Extracted page text data:
◆ ◆ ◆ ◆ ◆

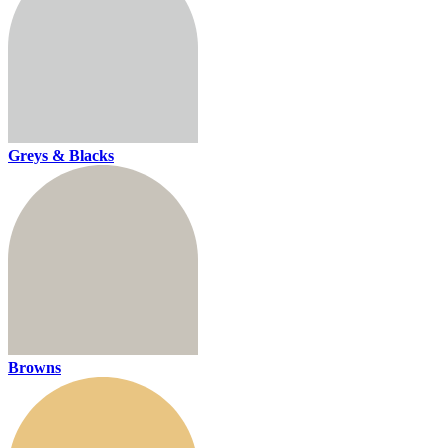
Greys & Blacks
Browns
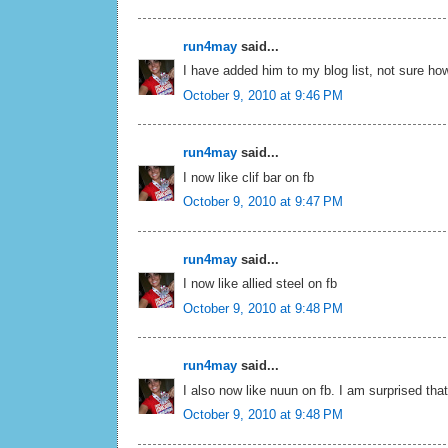
run4may
said...
I have added him to my blog list, not sure how
October 9, 2010 at 9:46 PM
run4may
said...
I now like clif bar on fb
October 9, 2010 at 9:47 PM
run4may
said...
I now like allied steel on fb
October 9, 2010 at 9:48 PM
run4may
said...
I also now like nuun on fb. I am surprised tha
October 9, 2010 at 9:48 PM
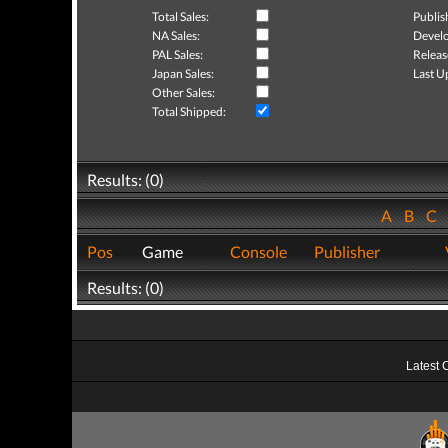
Total Sales:
Publis
NA Sales:
Develo
PAL Sales:
Releas
Japan Sales:
Last U
Other Sales:
Total Shipped:
Results: (0)
A
B
C
Pos
Game
Console
Publisher
Results: (0)
Latest 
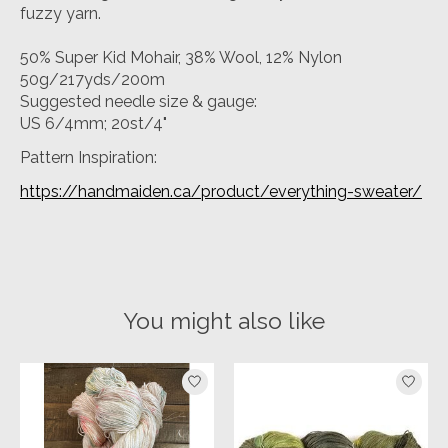
fuzzy yarn.
50% Super Kid Mohair, 38% Wool, 12% Nylon
50g/217yds/200m
Suggested needle size & gauge:
US 6/4mm; 20st/4"
Pattern Inspiration:
https://handmaiden.ca/product/everything-sweater/
You might also like
Product carousel items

◆ ◆ ◆ ◆ ◆

The records shown above are to be repeated exactly, with the pictures left out.

Greys & Blacks
Browns
run4may
said...
I have added him to my blog list, not sure how
October 9, 2010 at 9:46 PM
run4may
said...
I now like clif bar on fb
October 9, 2010 at 9:47 PM
run4may
said...
I now like allied steel on fb
October 9, 2010 at 9:48 PM
run4may
said...
I also now like nuun on fb. I am surprised tha
October 9, 2010 at 9:48 PM
Total Sales:
Publis
NA Sales:
Develo
PAL Sales:
Releas
Japan Sales:
Last U
Other Sales:
Total Shipped:
Results: (0)
A
B
C
Pos
Game
Console
Publisher
Results: (0)
Latest 
fuzzy yarn.
50% Super Kid Mohair, 38% Wool, 12% Nylon
50g/217yds/200m
Suggested needle size & gauge:
US 6/4mm; 20st/4"
Pattern Inspiration:
https://handmaiden.ca/product/everything-sweater/
You might also like
Product carousel items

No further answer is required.